Covered stands would eventually run along both lengths of the pitch, with one of the goal ends dwarfed by a giant waterchute, backing on to Woodgrange Drive, where fans would gain entry to the ground, as well as another opening in Beresford Road.
In 1921, Southend lost an FA Cup tie 4-1 against Spurs in front of 11,661 supporters, but today it is hard to imagine a ball being kicked here at all.
Now it is home to a three tiered maze of unattractive, dated flats, with hard concrete balconies supporting white plastic chairs, wild pot plants and rotary clothes lines spinning wet socks.
Prospect Close arrows north to south through what would have been the ground’s centre circle. But there is no physical football link, despite flat complexes paying homage to the land’s fun fair past; Ferris, Coaster and Skelter Steps. Even the estate’s community centre has a colourful graffiti rollercoaster sprayed across a wall!
What would have been wrong with a Jim Shankly House? Christened after the striker, whose net-busting exploits at the Kursaal helped earn a joint club record 31 league goals during the 1928/29 season.
The highest crowd at the Kursaal was 18,153 for an FA Cup clash with Nottingham Forest, 12 times greater than the current population of 1,500 residents, spread across 96 houses and 600 flats. All that remains from the glory days, of both fair and football ground, is the famous Kursaal Dome.
A re-jigged board of directors decided to relocate the team once again in 1934 to the newly-built greyhound race track, the Southend Stadium, which replaced an old brickworks next to Grainger Road.
The new home was airy and spacious, and again had two covered stands, but lacked the noisy atmosphere of the tightly-packed Kursaal.
A crowd of nearly 24,000 crammed in for a 2-1 cup replay defeat against Spurs in 1936. But regular supporters remained unimpressed. The fans were further away from the action, and forced to squint across the wide circular racecourse to the central pitch.
It was a case of like it or lump it, as it would be more than 20 years and another world war, before the Shrimpers finally returned to their Roots Hall cradle in 1955.

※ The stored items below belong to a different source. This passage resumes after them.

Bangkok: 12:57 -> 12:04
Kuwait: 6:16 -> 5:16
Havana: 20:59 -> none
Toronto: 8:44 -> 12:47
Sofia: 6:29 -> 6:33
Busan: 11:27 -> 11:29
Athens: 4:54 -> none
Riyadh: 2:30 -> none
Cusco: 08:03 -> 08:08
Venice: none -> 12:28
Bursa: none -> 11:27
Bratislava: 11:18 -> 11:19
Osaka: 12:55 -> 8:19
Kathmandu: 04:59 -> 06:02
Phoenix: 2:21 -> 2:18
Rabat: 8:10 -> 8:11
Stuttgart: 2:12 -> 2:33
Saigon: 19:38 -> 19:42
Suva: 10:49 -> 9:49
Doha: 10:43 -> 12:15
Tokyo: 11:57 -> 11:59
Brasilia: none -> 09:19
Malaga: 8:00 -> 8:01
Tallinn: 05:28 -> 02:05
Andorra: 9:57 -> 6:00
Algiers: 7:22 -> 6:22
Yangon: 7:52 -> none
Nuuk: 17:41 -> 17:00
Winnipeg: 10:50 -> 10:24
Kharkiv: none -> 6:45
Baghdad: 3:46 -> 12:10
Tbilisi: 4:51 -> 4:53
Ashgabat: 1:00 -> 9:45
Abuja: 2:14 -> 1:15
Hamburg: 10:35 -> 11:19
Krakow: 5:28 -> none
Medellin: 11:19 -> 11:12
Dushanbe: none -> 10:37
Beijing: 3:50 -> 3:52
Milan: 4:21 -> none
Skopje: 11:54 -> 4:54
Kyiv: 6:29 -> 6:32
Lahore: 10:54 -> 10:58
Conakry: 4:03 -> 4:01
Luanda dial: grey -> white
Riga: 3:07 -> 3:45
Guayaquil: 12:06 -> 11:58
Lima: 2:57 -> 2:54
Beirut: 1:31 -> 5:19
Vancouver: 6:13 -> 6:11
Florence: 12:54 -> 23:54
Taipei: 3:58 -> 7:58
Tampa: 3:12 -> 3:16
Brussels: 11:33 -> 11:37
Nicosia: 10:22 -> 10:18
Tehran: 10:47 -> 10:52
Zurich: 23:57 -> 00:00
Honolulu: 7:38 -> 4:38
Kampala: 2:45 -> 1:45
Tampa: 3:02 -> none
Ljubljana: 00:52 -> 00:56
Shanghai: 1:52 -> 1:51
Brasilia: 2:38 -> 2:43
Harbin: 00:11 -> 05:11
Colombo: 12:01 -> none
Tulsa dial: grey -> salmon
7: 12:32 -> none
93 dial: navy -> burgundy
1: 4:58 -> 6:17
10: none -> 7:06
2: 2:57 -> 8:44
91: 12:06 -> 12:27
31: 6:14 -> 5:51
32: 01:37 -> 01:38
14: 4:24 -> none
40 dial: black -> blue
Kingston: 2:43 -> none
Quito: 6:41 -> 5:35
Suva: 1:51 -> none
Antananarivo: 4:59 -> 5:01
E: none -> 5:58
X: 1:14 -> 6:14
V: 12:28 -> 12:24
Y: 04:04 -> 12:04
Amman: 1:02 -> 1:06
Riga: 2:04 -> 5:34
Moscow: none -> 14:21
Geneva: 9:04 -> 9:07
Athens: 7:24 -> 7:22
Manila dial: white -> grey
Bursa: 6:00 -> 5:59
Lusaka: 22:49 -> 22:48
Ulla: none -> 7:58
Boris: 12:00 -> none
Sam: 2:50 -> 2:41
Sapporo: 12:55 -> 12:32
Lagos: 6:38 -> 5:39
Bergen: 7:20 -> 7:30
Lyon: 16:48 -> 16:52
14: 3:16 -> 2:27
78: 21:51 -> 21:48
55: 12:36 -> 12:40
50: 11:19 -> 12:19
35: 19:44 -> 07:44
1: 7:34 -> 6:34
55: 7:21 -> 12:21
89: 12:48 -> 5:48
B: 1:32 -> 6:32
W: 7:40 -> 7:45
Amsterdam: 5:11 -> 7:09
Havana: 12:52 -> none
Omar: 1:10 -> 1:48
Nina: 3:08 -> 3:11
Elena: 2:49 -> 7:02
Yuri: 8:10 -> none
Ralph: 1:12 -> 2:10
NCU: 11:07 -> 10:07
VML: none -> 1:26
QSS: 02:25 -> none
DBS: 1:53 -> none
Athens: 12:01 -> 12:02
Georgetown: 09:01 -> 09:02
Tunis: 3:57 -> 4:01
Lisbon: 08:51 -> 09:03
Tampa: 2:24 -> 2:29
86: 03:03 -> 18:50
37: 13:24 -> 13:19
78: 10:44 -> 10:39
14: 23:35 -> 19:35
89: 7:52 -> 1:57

Like the Kursaal, there is nothing left of the old Stadium, which, plagued by doping rumours, limped on as a racing venue until the Eighties, before a bulldozer helped to make way for the soulless Greyhound Retail Park.
The stands, grass and goal posts have long since been replaced by a blue-rinse brigade magnet in the form of a bingo hall, frozen food store, bed mattress warehouse and supermarket. Not forgetting the boarded up red brick turret of an old video shop.
Even Matalan has missed out on the chance of giving something back, displaying giant posters of women in lingerie and well-toned men modelling suits and boxer shorts. Surely, they could have mounted a blown up black and white print of a long-faced football crowd watching a game through binoculars over the cutlery shelves?
Stadium Road, a quiet cul-de-sac, just about carries a torch for yesteryear, but the embers stopped glowing long ago.
When the Blues do finally up sticks, I hope the current club chiefs learn from the past, and leave some kind of subtle tribute to a fondly-cherished stadium.
In 20 years time, when customers peruse the packaged meats aisle of the new Roots Hall supermarket, they probably won’t even realise their shopping trolleys are covering hallowed ground. A part of Southend which attracted 31,090 spectators for an FA Cup tie against Liverpool in the Seventies – a club record likely never to be beaten.
Wouldn’t it be nice to see a Collymore Close, or Tilson Terrace left behind? Or best of all, a Broomfield Way, in honour of former groundsman Sid, who was the driving force behind transforming a smelly rubbish pit into Southend’s very own theatre of dreams.